CodePulse is great for GitHub-focused teams who want cycle-time and investment metrics without integration complexity or a sales cycle. It is the wrong choice if you need gitStream-style PR automation running inside your review workflow, or DevFinOps-grade capitalization reporting and AI-spend tracking for finance. LinearB and Jellyfish both do jobs CodePulse does not attempt, and a comparison guide that pretends otherwise is propaganda, not analysis. Be honest about what you actually need before you sign anything.
Where Does CodePulse Fit?
CodePulse is not a drop-in replacement for either tool. It doesn't automate the pull request workflow the way gitStream does, or handle OKR mapping, AI-spend tracking, and capitalization reporting the way Jellyfish does. What it does is the GitHub-native metrics layer both tools also sell as one piece of a larger platform: where did engineering time go, and how long does work actually take to ship.

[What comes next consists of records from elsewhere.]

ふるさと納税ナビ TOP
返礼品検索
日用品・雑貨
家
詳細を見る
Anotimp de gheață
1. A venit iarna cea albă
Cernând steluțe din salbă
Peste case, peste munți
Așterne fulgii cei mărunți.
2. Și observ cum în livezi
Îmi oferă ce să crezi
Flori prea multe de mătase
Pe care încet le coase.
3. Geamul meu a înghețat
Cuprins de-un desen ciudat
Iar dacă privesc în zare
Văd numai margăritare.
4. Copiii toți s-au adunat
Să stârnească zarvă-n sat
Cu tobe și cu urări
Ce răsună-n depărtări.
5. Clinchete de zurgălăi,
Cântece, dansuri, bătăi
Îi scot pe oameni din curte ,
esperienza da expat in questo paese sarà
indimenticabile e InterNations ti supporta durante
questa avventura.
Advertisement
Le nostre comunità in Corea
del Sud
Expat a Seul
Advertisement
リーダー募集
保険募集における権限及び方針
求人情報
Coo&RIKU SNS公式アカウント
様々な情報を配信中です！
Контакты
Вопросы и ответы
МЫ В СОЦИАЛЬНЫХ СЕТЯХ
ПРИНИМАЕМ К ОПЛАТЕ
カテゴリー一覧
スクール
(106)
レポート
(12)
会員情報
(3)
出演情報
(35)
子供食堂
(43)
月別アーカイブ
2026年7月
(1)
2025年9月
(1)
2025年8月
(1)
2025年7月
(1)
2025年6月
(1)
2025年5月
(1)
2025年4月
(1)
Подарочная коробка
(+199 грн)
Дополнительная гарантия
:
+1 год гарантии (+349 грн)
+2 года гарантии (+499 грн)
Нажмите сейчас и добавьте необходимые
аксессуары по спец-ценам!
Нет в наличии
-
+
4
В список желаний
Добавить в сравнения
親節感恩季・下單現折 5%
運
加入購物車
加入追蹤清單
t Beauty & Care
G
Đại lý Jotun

* How to See This in CodePulse
Navigate to Dashboard to see the cycle-time breakdown:
- Every pull request's lifecycle is split into coding, waiting-for-review, in-review, and merge phases
- Filter by repository or time period to isolate where a slowdown is happening
- Pair it with Investment Allocation to see the same PRs broken into feature, maintenance, tech debt, and infrastructure categories
For a leadership-facing view, the executive summary combines cycle time, health grade, and investment allocation on a single exportable page, which covers a slice of what Jellyfish's Business Alignment pillar reports on, without the annual sales-negotiated contract. It does not cover AI-spend tracking or capitalization compliance; if those are must-haves, Jellyfish's DevFinOps pillar is doing a job CodePulse was never built for.
A metrics dashboard that costs less than the meeting to approve it is still worth nothing if it can't answer the question your board actually asked.

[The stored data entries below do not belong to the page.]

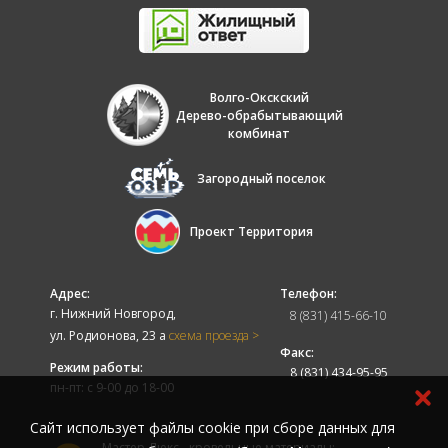
Волго-Окскский
Дерево-обрабытывающий
комбинат
Загородный поселок
Проект Территория
Адрес:
Телефон:
г. Нижний Новгород,
8 (831) 415-66-10
ул. Родионова, 23 а
схема проезда >
Факс:
Режим работы:
8 (831) 434-95-95
пн-пт: с 9-00 до 18-00
Cайт использует файлы cookie при сборе данных для
Мастер-Люкс - кровельные материалы: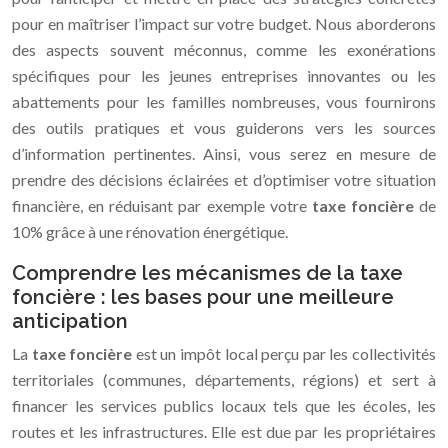
pour en maîtriser l’impact sur votre budget. Nous aborderons
des aspects souvent méconnus, comme les exonérations
spécifiques pour les jeunes entreprises innovantes ou les
abattements pour les familles nombreuses, vous fournirons
des outils pratiques et vous guiderons vers les sources
d’information pertinentes. Ainsi, vous serez en mesure de
prendre des décisions éclairées et d’optimiser votre situation
financière, en réduisant par exemple votre
taxe foncière
de
10% grâce à une rénovation énergétique.
Comprendre les mécanismes de la taxe
foncière : les bases pour une meilleure
anticipation
La
taxe foncière
est un impôt local perçu par les collectivités
territoriales (communes, départements, régions) et sert à
financer les services publics locaux tels que les écoles, les
routes et les infrastructures. Elle est due par les propriétaires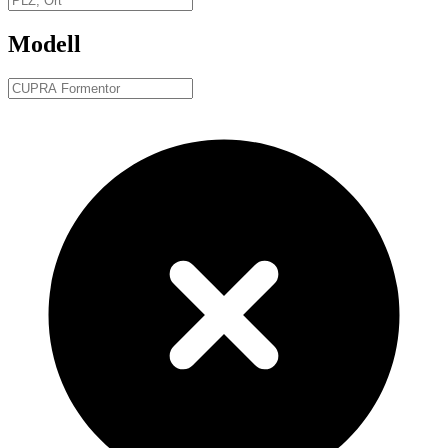
Modell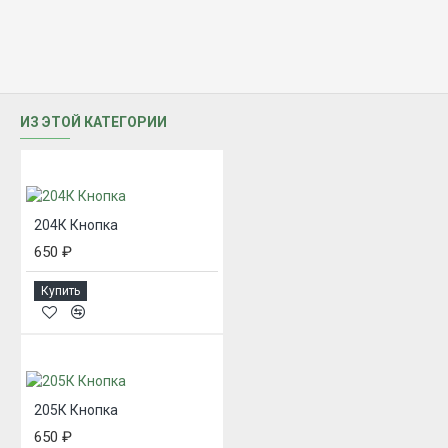
ИЗ ЭТОЙ КАТЕГОРИИ
204К Кнопка
650 ₽
Купить
205К Кнопка
650 ₽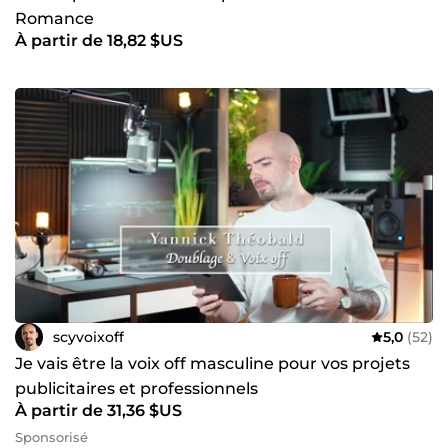
Romance
À partir de 18,82 $US
scyvoixoff
5,0
(52)
Je vais être la voix off masculine pour vos projets
publicitaires et professionnels
À partir de 31,36 $US
Sponsorisé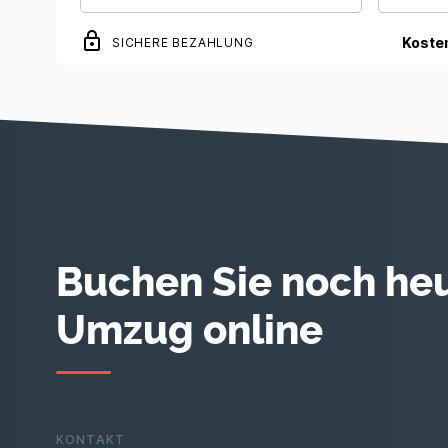
Koste
SICHERE BEZAHLUNG
Buchen Sie noch heu
Umzug online
KONTAKT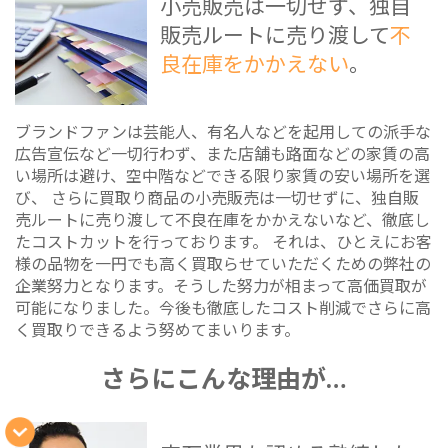
小売販売は一切せず、独自
販売ルートに売り渡して
不
良在庫をかかえない
。
ブランドファンは芸能人、有名人などを起用しての派手な
広告宣伝など一切行わず、また店舗も路面などの家賃の高
い場所は避け、空中階などできる限り家賃の安い場所を選
び、 さらに買取り商品の小売販売は一切せずに、独自販
売ルートに売り渡して不良在庫をかかえないなど、徹底し
たコストカットを行っております。 それは、ひとえにお客
様の品物を一円でも高く買取らせていただくための弊社の
企業努力となります。そうした努力が相まって高価買取が
可能になりました。今後も徹底したコスト削減でさらに高
く買取りできるよう努めてまいります。
さらにこんな理由が…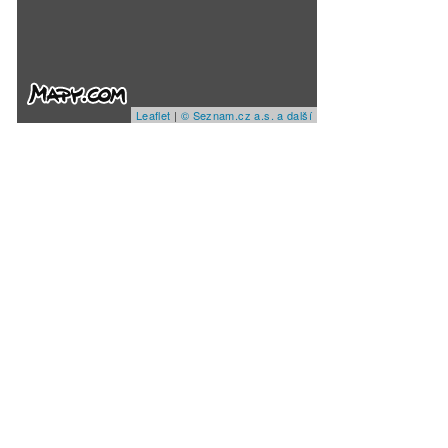
Leaflet
|
© Seznam.cz a.s. a další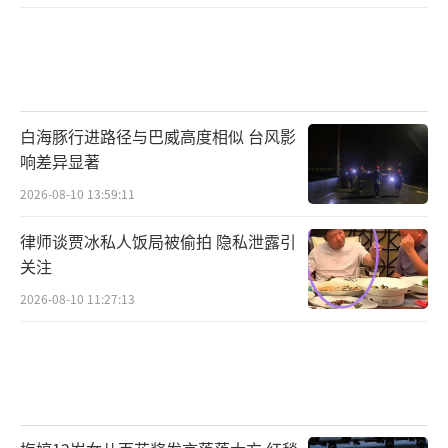
白海豚行进路径与巴威高度相似 台风影
响差异显著
2026-08-10 13:59:11
律师谈贾冰私人饭局被偷拍 隐私泄露引
关注
2026-08-10 11:27:13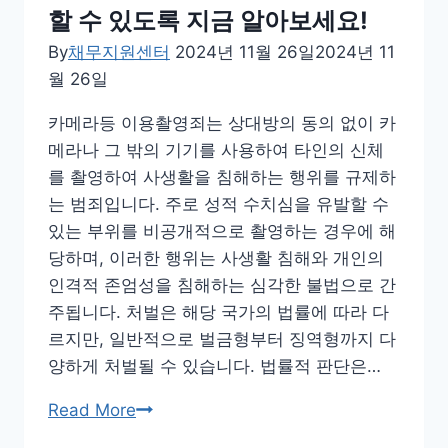
할 수 있도록 지금 알아보세요!
By
채무지원센터
2024년 11월 26일
2024년 11
월 26일
카메라등 이용촬영죄는 상대방의 동의 없이 카
메라나 그 밖의 기기를 사용하여 타인의 신체
를 촬영하여 사생활을 침해하는 행위를 규제하
는 범죄입니다. 주로 성적 수치심을 유발할 수
있는 부위를 비공개적으로 촬영하는 경우에 해
당하며, 이러한 행위는 사생활 침해와 개인의
인격적 존엄성을 침해하는 심각한 불법으로 간
주됩니다. 처벌은 해당 국가의 법률에 따라 다
르지만, 일반적으로 벌금형부터 징역형까지 다
양하게 처벌될 수 있습니다. 법률적 판단은…
카
Read More
메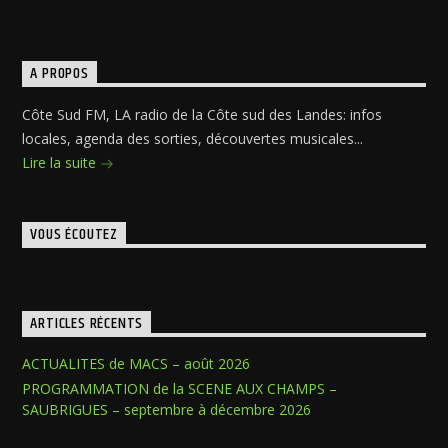
A PROPOS
Côte Sud FM, LA radio de la Côte sud des Landes: infos
locales, agenda des sorties, découvertes musicales...
Lire la suite
VOUS ÉCOUTEZ
ARTICLES RÉCENTS
ACTUALITES de MACS – août 2026
PROGRAMMATION de la SCENE AUX CHAMPS –
SAUBRIGUES – septembre à décembre 2026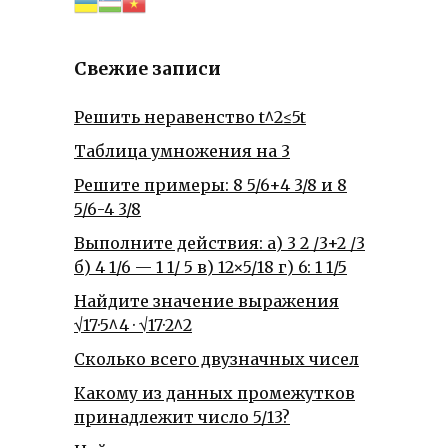
Свежие записи
Решить неравенство t^2≤5t
Таблица умножения на 3
Решите примеры: 8 5/6+4 3/8 и 8
5/6-4 3/8
Выполните действия: а) 3 2 /3+2 /3
б) 4 1/6 — 1 1/ 5 в) 12×5/18 г) 6: 1 1/5
Найдите значение выражения
√17·5^4 · √17·2^2
Сколько всего двузначных чисел
Какому из данных промежутков
принадлежит число 5/13?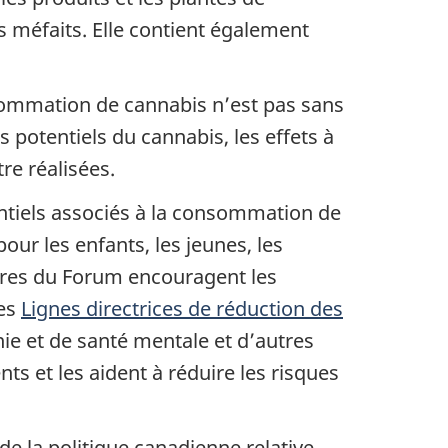
 méfaits. Elle contient également
sommation de cannabis n’est pas sans
 potentiels du cannabis, les effets à
re réalisées.
entiels associés à la consommation de
our les enfants, les jeunes, les
mbres du Forum encouragent les
les
Lignes directrices de réduction des
ie et de santé mentale et d’autres
ts et les aident à réduire les risques
e la politique canadienne relative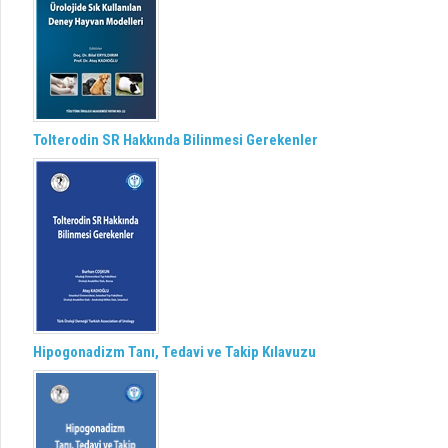
Tolterodin SR Hakkında Bilinmesi Gerekenler
Hipogonadizm Tanı, Tedavi ve Takip Kılavuzu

CodePulse is priced flat per organization rather than per developer or per seat, starting with a free tier and a Pro plan at $199 a month ($1,788 a year billed annually), with a Business tier at $449 a month for unlimited developers. That is a different cost curve than LinearB's per-developer tiers or an estimated $30,000+ annual Jellyfish contract, but it buys a narrower product: no PR workflow automation, no AI-spend tracking, and GitHub only. If gitStream's auto-merge rules or Jellyfish's capitalization reporting are the reason you are evaluating tools, that price difference isn't a discount. It's the cost of the features you'd be giving up.
For deeper reading on each vendor individually, see our LinearB alternatives guide and Jellyfish alternatives guide, or the full engineering analytics tools comparison for how they stack against Swarmia, Allstacks, and the rest of the category.
If you want to see your own cycle-time and investment breakdown before deciding on anything, start a free CodePulse trial. You will see real data from your repositories in minutes, not after a demo call and a follow-up proposal.
FAQ
Frequently Asked Questions
Three different centers of gravity. Jellyfish is the executive platform: Jira-driven investment allocation, DevFinOps capitalization, board reporting, quote-only pricing (buyers report a $35,920 median annual contract on Vendr). LinearB is the workflow platform: DORA metrics plus gitStream PR automation, priced per contributor at $420-549/year. Allstacks is the forecasting platform: ML schedule-risk prediction and capitalization for 100+ contributor orgs. If you need none of those specialties - just visibility into where delivery slows - a flat-priced GitHub-native tool like CodePulse covers DORA, cycle time, and review analytics for $199/month.